Loading JSON data to Incorta using Materialized Vi...

dylanwan · ‎12-06-2024

Symptoms
Diagnosis
Solution
1. Read Data into Spark
2. Create JSON Schema
3. Parse JSON and Create a Temporary Column
4. Explode Nested JSON Array
5. Save the Final DataFrame
Download

Symptoms

JSON data are provided by the source system for sharing with Incorta. The JSON has a nested structure, and we would like to transform it to a tabular format and load the data as a flattened structure.

Here are the sample CSV files that include the JSON data.

id,json_data
1,"[{""name"":""Alice"",""age"":30},{""name"":""Bob"",""age"":25}]"
2,"[{""name"":""Charlie"",""age"":35}]"
3,"[{""name"":""David"",""age"":28},{""name"":""Eva"",""age"":22}]"
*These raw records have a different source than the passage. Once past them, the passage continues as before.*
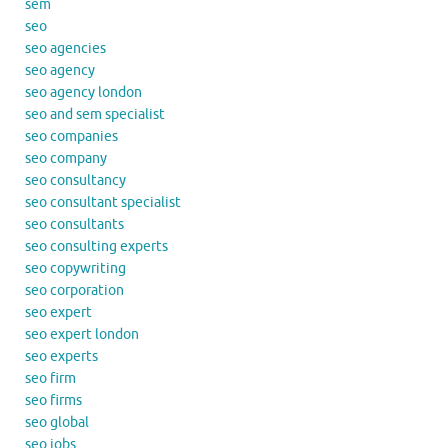
sem
seo
seo agencies
seo agency
seo agency london
seo and sem specialist
seo companies
seo company
seo consultancy
seo consultant specialist
seo consultants
seo consulting experts
seo copywriting
seo corporation
seo expert
seo expert london
seo experts
seo firm
seo firms
seo global
seo jobs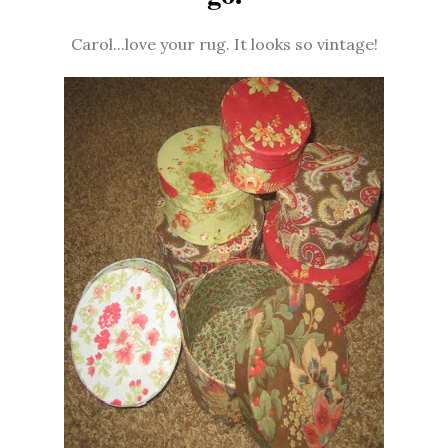
Carol...love your rug. It looks so vintage!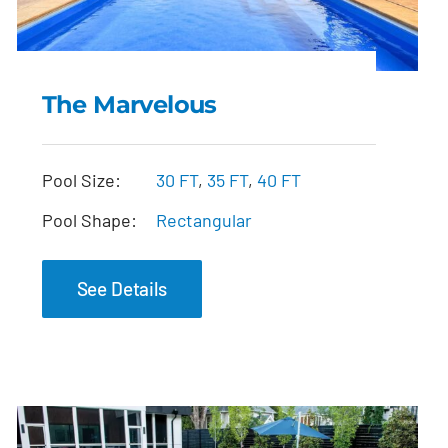
The Marvelous
The Marvelous
Pool Size:
30 FT
,
35 FT
,
40 FT
Pool Shape:
Rectangular
See Details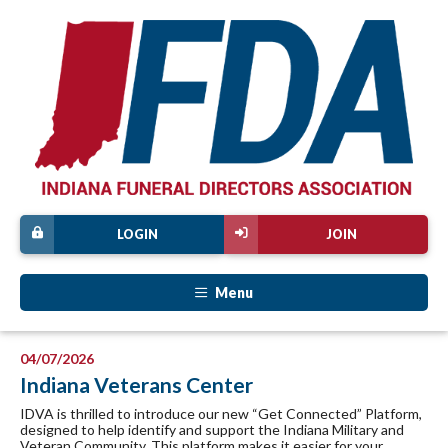
LOGIN
JOIN
Menu
04/07/2026
Indiana Veterans Center
IDVA is thrilled to introduce our new “Get Connected” Platform,
designed to help identify and support the Indiana Military and
Veteran Community. This platform makes it easier for your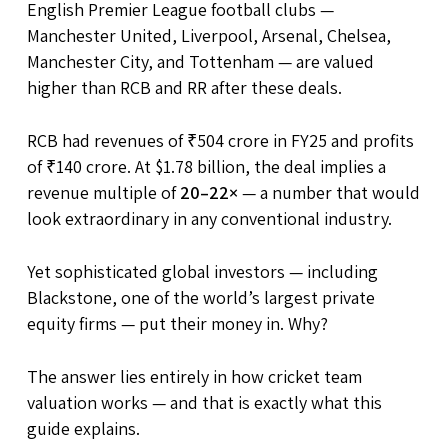
English Premier League football clubs —
Manchester United, Liverpool, Arsenal, Chelsea,
Manchester City, and Tottenham — are valued
higher than RCB and RR after these deals.
RCB had revenues of ₹504 crore in FY25 and profits
of ₹140 crore. At $1.78 billion, the deal implies a
revenue multiple of
20–22×
— a number that would
look extraordinary in any conventional industry.
Yet sophisticated global investors — including
Blackstone, one of the world’s largest private
equity firms — put their money in. Why?
The answer lies entirely in how cricket team
valuation works — and that is exactly what this
guide explains.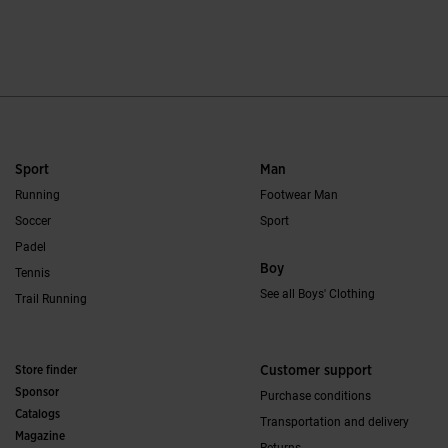
5 out of 5 Customer Rating
5 out of 5 Custome
Sport
Man
Running
Footwear Man
Soccer
Sport
Padel
Boy
Tennis
See all Boys' Clothing
Trail Running
Store finder
Customer support
Sponsor
Purchase conditions
Catalogs
Transportation and delivery
Magazine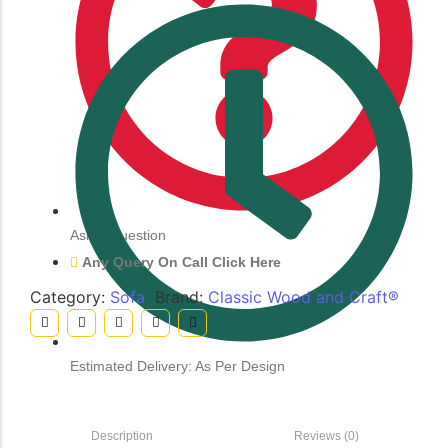
Ask a Question
Any Query On Call Click Here
Category:
Sofa
Brand:
Classic Wood and Craft®
Estimated Delivery: As Per Design
Description
Reviews (0)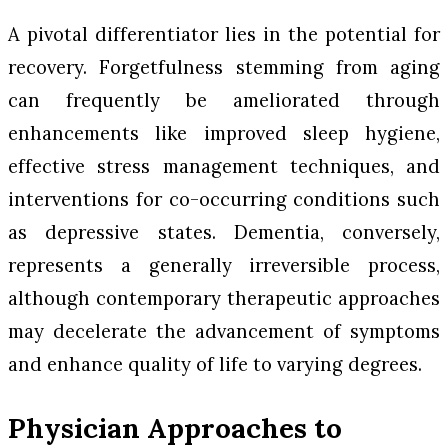
A pivotal differentiator lies in the potential for
recovery. Forgetfulness stemming from aging
can frequently be ameliorated through
enhancements like improved sleep hygiene,
effective stress management techniques, and
interventions for co-occurring conditions such
as depressive states. Dementia, conversely,
represents a generally irreversible process,
although contemporary therapeutic approaches
may decelerate the advancement of symptoms
and enhance quality of life to varying degrees.
Physician Approaches to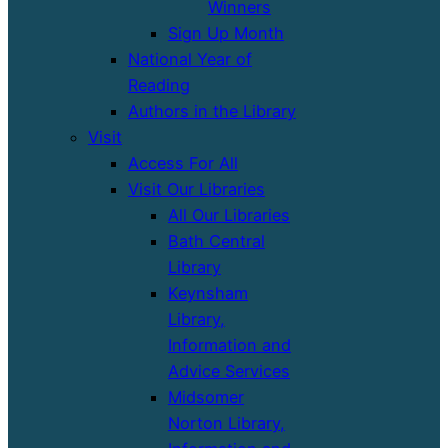
Winners
Sign Up Month
National Year of
Reading
Authors in the Library
Visit
Access For All
Visit Our Libraries
All Our Libraries
Bath Central
Library
Keynsham
Library,
Information and
Advice Services
Midsomer
Norton Library,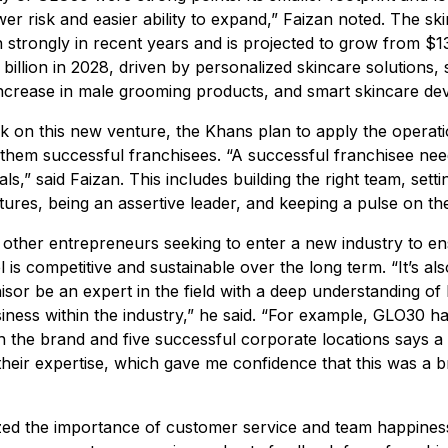
er risk and easier ability to expand,” Faizan noted. The sk
 strongly in recent years and is projected to grow from $134
billion in 2028, driven by personalized skincare solutions, s
increase in male grooming products, and smart skincare dev
 on this new venture, the Khans plan to apply the operat
them successful franchisees. “A successful franchisee nee
s,” said Faizan. This includes building the right team, setti
ctures, being an assertive leader, and keeping a pulse on th
 other entrepreneurs seeking to enter a new industry to en
 is competitive and sustainable over the long term. “It’s al
hisor be an expert in the field with a deep understanding of
iness within the industry,” he said. “For example, GLO30 h
h the brand and five successful corporate locations says a l
heir expertise, which gave me confidence that this was a b
ed the importance of customer service and team happiness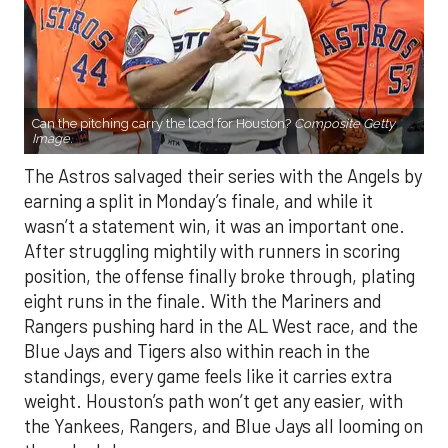
Can the pitching carry the load for Houston?
Composite Getty
Image.
The Astros salvaged their series with the Angels by
earning a split in Monday’s finale, and while it
wasn’t a statement win, it was an important one.
After struggling mightily with runners in scoring
position, the offense finally broke through, plating
eight runs in the finale. With the Mariners and
Rangers pushing hard in the AL West race, and the
Blue Jays and Tigers also within reach in the
standings, every game feels like it carries extra
weight. Houston’s path won’t get any easier, with
the Yankees, Rangers, and Blue Jays all looming on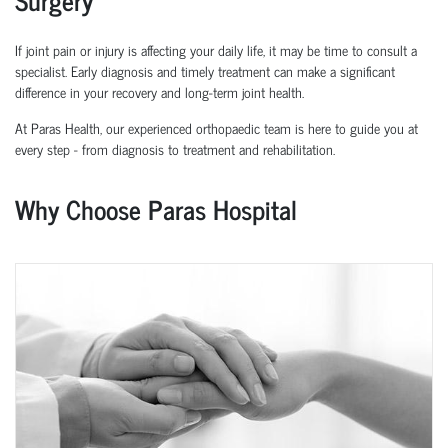
If joint pain or injury is affecting your daily life, it may be time to consult a
specialist. Early diagnosis and
timely
treatment can make a significant
difference in your recovery and long-term joint health.
At Paras Health, our experienced
orth
o
p
aedic
team is here to guide you at
every step
-
from diagnosis to treatment and rehabilitation.
Why Choose Paras Hospital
The expected result is as the following table:

Diagnosis

The assumption is that the JSON data will be part of the data ingested from the source. Each record may have one or more attributes with the JSON data.

The JSON data may have a nested structure, and multiple (child) records may exist in JSON data.

Incorta MV will be used to load the JSON data into Incorta.

Solution

1. Read Data into Spark

from pyspark.sql.types import StructField, StructType, StringType, IntegerType, LongType, ArrayType
import pyspark.sql.functions as F

df = read("JSON_Process.SampleJSON")

Using the read("<SchemaName>.<TableName>"), the data will be available as a Spark DataFrame for processing.

2. Create JSON Schema

You will define the Spark DataFrame schema to describe the JSON data structure. If you have multiple JSON data columns, create multiple Spark schemas for each JSON data column.

json_schema =  ArrayType(
        StructType([
            StructField("name", StringType(), True),
            StructField("age",IntegerType() , True)
        ]))

In the sample, multiple person records are included in the JSON data column, so the ArrayType() is being used.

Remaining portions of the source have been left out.